[[ Exercise data, beginning ]]

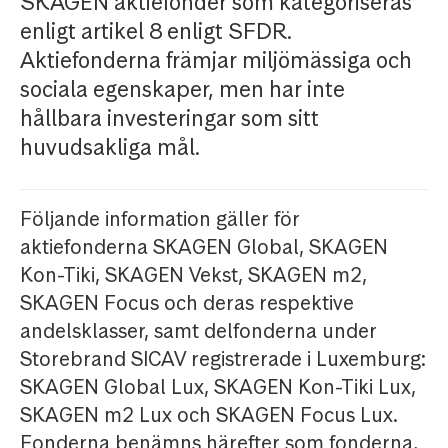
SKAGEN aktiefonder som kategoriseras
enligt artikel 8 enligt SFDR.
Aktiefonderna främjar miljömässiga och
sociala egenskaper, men har inte
hållbara investeringar som sitt
huvudsakliga mål.
Följande information gäller för
aktiefonderna SKAGEN Global, SKAGEN
Kon-Tiki, SKAGEN Vekst, SKAGEN m2,
SKAGEN Focus och deras respektive
andelsklasser, samt delfonderna under
Storebrand SICAV registrerade i Luxemburg:
SKAGEN Global Lux, SKAGEN Kon-Tiki Lux,
SKAGEN m2 Lux och SKAGEN Focus Lux.
Fonderna benämns härefter som fonderna,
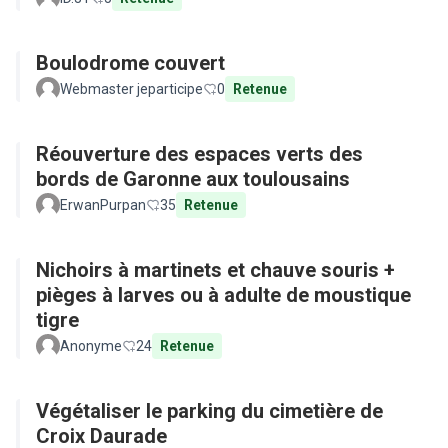
Boulodrome couvert
Webmaster jeparticipe
0
Retenue
Réouverture des espaces verts des
bords de Garonne aux toulousains
ErwanPurpan
35
Retenue
Nichoirs à martinets et chauve souris +
pièges à larves ou à adulte de moustique
tigre
Anonyme
24
Retenue
Végétaliser le parking du cimetière de
Croix Daurade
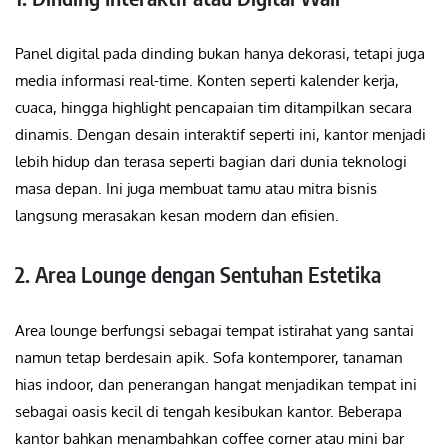
Panel digital pada dinding bukan hanya dekorasi, tetapi juga
media informasi real-time. Konten seperti kalender kerja,
cuaca, hingga highlight pencapaian tim ditampilkan secara
dinamis. Dengan desain interaktif seperti ini, kantor menjadi
lebih hidup dan terasa seperti bagian dari dunia teknologi
masa depan. Ini juga membuat tamu atau mitra bisnis
langsung merasakan kesan modern dan efisien.
2. Area Lounge dengan Sentuhan Estetika
Area lounge berfungsi sebagai tempat istirahat yang santai
namun tetap berdesain apik. Sofa kontemporer, tanaman
hias indoor, dan penerangan hangat menjadikan tempat ini
sebagai oasis kecil di tengah kesibukan kantor. Beberapa
kantor bahkan menambahkan coffee corner atau mini bar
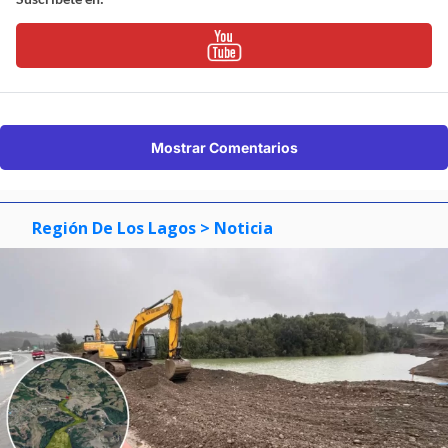
Mostrar Comentarios
Región De Los Lagos
> Noticia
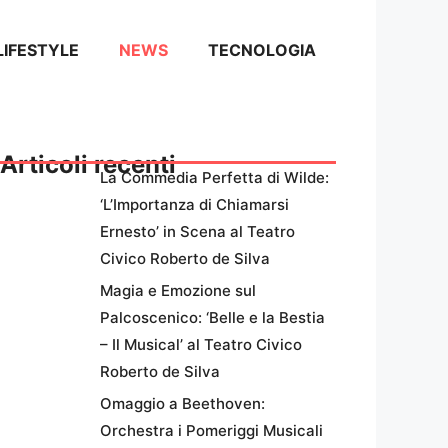
LIFESTYLE
NEWS
TECNOLOGIA
Articoli recenti
La Commedia Perfetta di Wilde:
‘L’Importanza di Chiamarsi
Ernesto’ in Scena al Teatro
Civico Roberto de Silva
Magia e Emozione sul
Palcoscenico: ‘Belle e la Bestia
– Il Musical’ al Teatro Civico
Roberto de Silva
Omaggio a Beethoven:
Orchestra i Pomeriggi Musicali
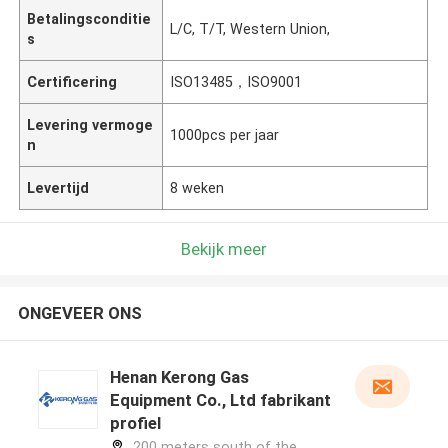
Betalingsconditie
L/C, T/T, Western Union,
s
Certificering
ISO13485，ISO9001
Levering vermoge
1000pcs per jaar
n
Levertijd
8 weken
Bekijk meer
ONGEVEER ONS
Henan Kerong Gas
Equipment Co., Ltd fabrikant
profiel
200 meters south of the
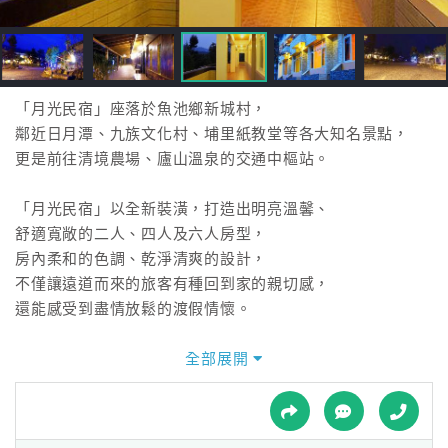
接
跟
飯
店
訂
「月光民宿」座落於魚池鄉新城村，
房
鄰近日月潭、九族文化村、埔里紙教堂等各大知名景點，
HOT
更是前往清境農場、廬山溫泉的交通中樞站。
「月光民宿」以全新裝潢，打造出明亮溫馨、
特
舒適寬敞的二人、四人及六人房型，
色
房內柔和的色調、乾淨清爽的設計，
民
不僅讓遠道而來的旅客有種回到家的親切感，
宿
還能感受到盡情放鬆的渡假情懷。
「月光民宿」另有提供團體包棟之服務，
全部展開
全
讓您不論是好友、家庭或公司出遊，
球
都能享有絕佳的私人空間，
租
車
更是與三五好友相聚暢談的絕佳選擇。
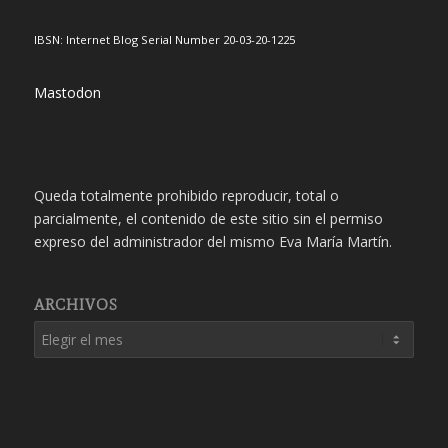
IBSN: Internet Blog Serial Number 20-03-20-1225
Mastodon
Queda totalmente prohibido reproducir, total o
parcialmente, el contenido de este sitio sin el permiso
expreso del administrador del mismo Eva María Martín.
ARCHIVOS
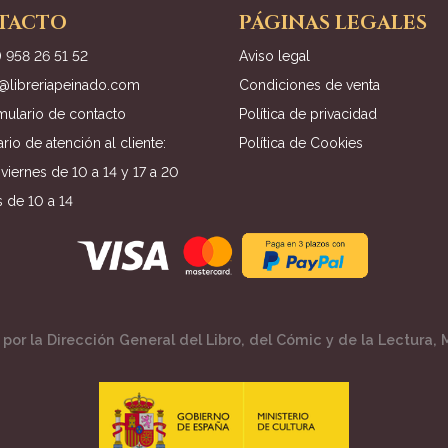
TACTO
PÁGINAS LEGALES
) 958 26 51 52
Aviso legal
o@libreriapeinado.com
Condiciones de venta
mulario de contacto
Política de privacidad
rio de atención al cliente:
Política de Cookies
viernes de 10 a 14 y 17 a 20
 de 10 a 14
por la Dirección General del Libro, del Cómic y de la Lectura, M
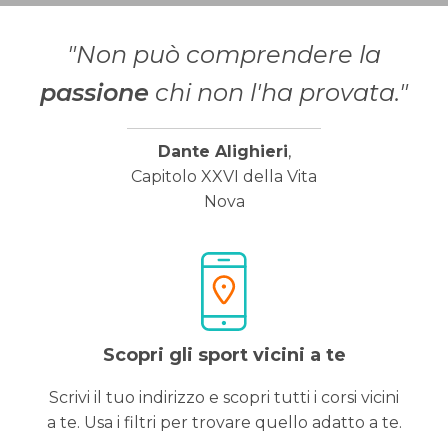
"Non può comprendere la
passione
chi non l'ha provata."
Dante Alighieri
,
Capitolo XXVI della Vita
Nova
Scopri gli sport vicini a te
Scrivi il tuo indirizzo e scopri tutti i corsi vicini
a te. Usa i filtri per trovare quello adatto a te.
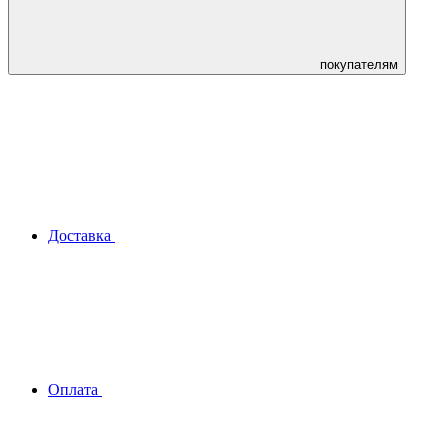
покупателям
Доставка
Оплата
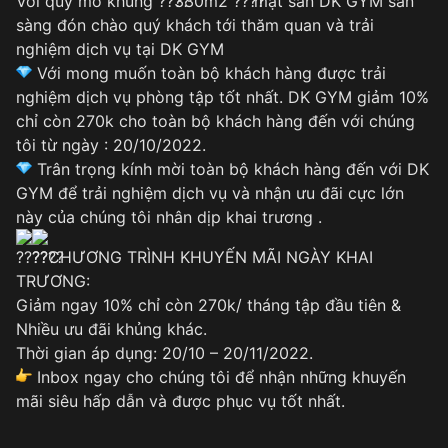
Với quy mô khủng
330m2
mặt sàn DK GYM sẵn
sàng đón chào quý khách tới thăm quan và trải
nghiệm dịch vụ tại DK GYM
Với mong muốn toàn bộ khách hàng được trải
nghiệm dịch vụ phòng tập tốt nhất. DK GYM giảm 10%
chỉ còn 270k cho toàn bộ khách hàng đến với chúng
tôi từ ngày : 20/10/2022.
Trân trọng kính mời toàn bộ khách hàng đến với DK
GYM để trải nghiệm dịch vụ và nhận ưu đãi cực lớn
này của chúng tôi nhân dịp khai trương .
CHƯƠNG TRÌNH KHUYẾN MÃI NGÀY KHAI
TRƯƠNG:
Giảm ngay 10% chỉ còn 270k/ tháng tập đầu tiên &
Nhiều ưu đãi khủng khác.
Thời gian áp dụng: 20/10 – 20/11/2022.
Inbox ngay cho chúng tôi để nhận những khuyến
mãi siêu hấp dẫn và được phục vụ tốt nhất.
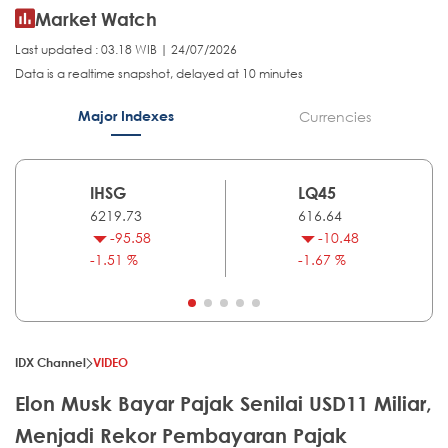
Market Watch
Last updated : 03.18 WIB | 24/07/2026
Data is a realtime snapshot, delayed at 10 minutes
Major Indexes
Currencies
IHSG
LQ45
6219.73
616.64
-95.58
-10.48
-1.51 %
-1.67 %
IDX Channel
VIDEO
Elon Musk Bayar Pajak Senilai USD11 Miliar,
Menjadi Rekor Pembayaran Pajak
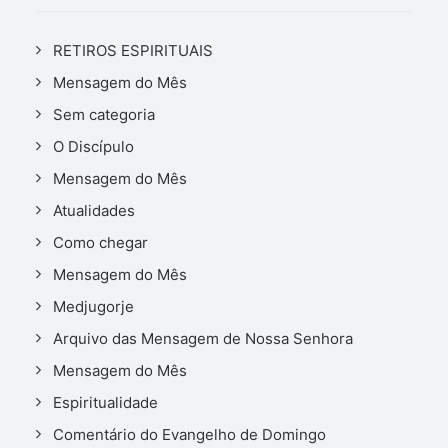
RETIROS ESPIRITUAIS
Mensagem do Mês
Sem categoria
O Discípulo
Mensagem do Mês
Atualidades
Como chegar
Mensagem do Mês
Medjugorje
Arquivo das Mensagem de Nossa Senhora
Mensagem do Mês
Espiritualidade
Comentário do Evangelho de Domingo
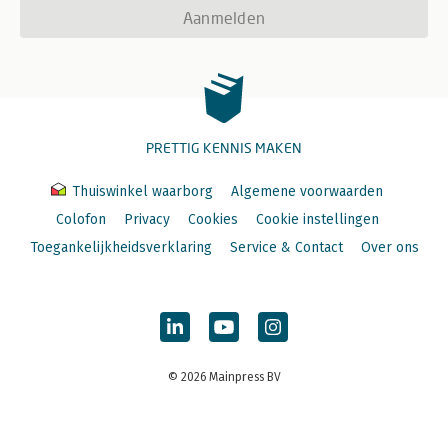
Aanmelden
PRETTIG KENNIS MAKEN
Thuiswinkel waarborg
Algemene voorwaarden
Colofon
Privacy
Cookies
Cookie instellingen
Toegankelijkheidsverklaring
Service & Contact
Over ons
© 2026 Mainpress BV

[[ Exercise data, end ]]

== The problem ==
Reproduce all of the entries word for word, skipping any pictures they hold.

== Result for this exercise ==
SKAGEN aktiefonder som kategoriseras
enligt artikel 8 enligt SFDR.
Aktiefonderna främjar miljömässiga och
sociala egenskaper, men har inte
hållbara investeringar som sitt
huvudsakliga mål.
Följande information gäller för
aktiefonderna SKAGEN Global, SKAGEN
Kon-Tiki, SKAGEN Vekst, SKAGEN m2,
SKAGEN Focus och deras respektive
andelsklasser, samt delfonderna under
Storebrand SICAV registrerade i Luxemburg:
SKAGEN Global Lux, SKAGEN Kon-Tiki Lux,
SKAGEN m2 Lux och SKAGEN Focus Lux.
Fonderna benämns härefter som fonderna,
Boulodrome couvert
Webmaster jeparticipe
0
Retenue
Réouverture des espaces verts des
bords de Garonne aux toulousains
ErwanPurpan
35
Retenue
Nichoirs à martinets et chauve souris +
pièges à larves ou à adulte de moustique
tigre
Anonyme
24
Retenue
Végétaliser le parking du cimetière de
Croix Daurade
Panel digital pada dinding bukan hanya dekorasi, tetapi juga
media informasi real-time. Konten seperti kalender kerja,
cuaca, hingga highlight pencapaian tim ditampilkan secara
dinamis. Dengan desain interaktif seperti ini, kantor menjadi
lebih hidup dan terasa seperti bagian dari dunia teknologi
masa depan. Ini juga membuat tamu atau mitra bisnis
langsung merasakan kesan modern dan efisien.
2. Area Lounge dengan Sentuhan Estetika
Area lounge berfungsi sebagai tempat istirahat yang santai
namun tetap berdesain apik. Sofa kontemporer, tanaman
hias indoor, dan penerangan hangat menjadikan tempat ini
sebagai oasis kecil di tengah kesibukan kantor. Beberapa
kantor bahkan menambahkan coffee corner atau mini bar
Mostrar Comentarios
Región De Los Lagos
> Noticia
LIFESTYLE
NEWS
TECNOLOGIA
Articoli recenti
La Commedia Perfetta di Wilde:
‘L’Importanza di Chiamarsi
Ernesto’ in Scena al Teatro
Civico Roberto de Silva
Magia e Emozione sul
Palcoscenico: ‘Belle e la Bestia
– Il Musical’ al Teatro Civico
Roberto de Silva
Omaggio a Beethoven:
Orchestra i Pomeriggi Musicali
Betalingsconditie
L/C, T/T, Western Union,
s
Certificering
ISO13485，ISO9001
Levering vermoge
1000pcs per jaar
n
Levertijd
8 weken
Bekijk meer
ONGEVEER ONS
Henan Kerong Gas
Equipment Co., Ltd fabrikant
profiel
200 meters south of the
接
跟
飯
店
訂
「月光民宿」座落於魚池鄉新城村，
房
鄰近日月潭、九族文化村、埔里紙教堂等各大知名景點，
HOT
更是前往清境農場、廬山溫泉的交通中樞站。
「月光民宿」以全新裝潢，打造出明亮溫馨、
特
舒適寬敞的二人、四人及六人房型，
色
房內柔和的色調、乾淨清爽的設計，
民
不僅讓遠道而來的旅客有種回到家的親切感，
宿
還能感受到盡情放鬆的渡假情懷。
「月光民宿」另有提供團體包棟之服務，
全部展開
全
讓您不論是好友、家庭或公司出遊，
球
都能享有絕佳的私人空間，
租
車
更是與三五好友相聚暢談的絕佳選擇。
IBSN: Internet Blog Serial Number 20-03-20-1225
Mastodon
Queda totalmente prohibido reproducir, total o
parcialmente, el contenido de este sitio sin el permiso
expreso del administrador del mismo Eva María Martín.
ARCHIVOS
TACTO
PÁGINAS LEGALES
) 958 26 51 52
Aviso legal
o@libreriapeinado.com
Condiciones de venta
mulario de contacto
Política de privacidad
rio de atención al cliente:
Política de Cookies
viernes de 10 a 14 y 17 a 20
 de 10 a 14
por la Dirección General del Libro, del Cómic y de la Lectura, M
"Non può comprendere la
passione
chi non l'ha provata."
Dante Alighieri
,
Capitolo XXVI della Vita
Nova
Scopri gli sport vicini a te
Scrivi il tuo indirizzo e scopri tutti i corsi vicini
a te. Usa i filtri per trovare quello adatto a te.
покупателям
Доставка
Оплата
Với quy mô khủng
330m2
mặt sàn DK GYM sẵn
sàng đón chào quý khách tới thăm quan và trải
nghiệm dịch vụ tại DK GYM
Với mong muốn toàn bộ khách hàng được trải
nghiệm dịch vụ phòng tập tốt nhất. DK GYM giảm 10%
chỉ còn 270k cho toàn bộ khách hàng đến với chúng
tôi từ ngày : 20/10/2022.
Trân trọng kính mời toàn bộ khách hàng đến với DK
GYM để trải nghiệm dịch vụ và nhận ưu đãi cực lớn
này của chúng tôi nhân dịp khai trương .
CHƯƠNG TRÌNH KHUYẾN MÃI NGÀY KHAI
TRƯƠNG:
Giảm ngay 10% chỉ còn 270k/ tháng tập đầu tiên &
Nhiều ưu đãi khủng khác.
Thời gian áp dụng: 20/10 – 20/11/2022.
Inbox ngay cho chúng tôi để nhận những khuyến
mãi siêu hấp dẫn và được phục vụ tốt nhất.
Market Watch
Last updated : 03.18 WIB | 24/07/2026
Data is a realtime snapshot, delayed at 10 minutes
Major Indexes
Currencies
IHSG
LQ45
6219.73
616.64
-95.58
-10.48
-1.51 %
-1.67 %
IDX Channel
VIDEO
Elon Musk Bayar Pajak Senilai USD11 Miliar,
Menjadi Rekor Pembayaran Pajak
RETIROS ESPIRITUAIS
Mensagem do Mês
Sem categoria
O Discípulo
Mensagem do Mês
Atualidades
Como chegar
Mensagem do Mês
Medjugorje
Arquivo das Mensagem de Nossa Senhora
Mensagem do Mês
Espiritualidade
Comentário do Evangelho de Domingo
Aanmelden
PRETTIG KENNIS MAKEN
Thuiswinkel waarborg
Algemene voorwaarden
Colofon
Privacy
Cookies
Cookie instellingen
Toegankelijkheidsverklaring
Service & Contact
Over ons
© 2026 Mainpress BV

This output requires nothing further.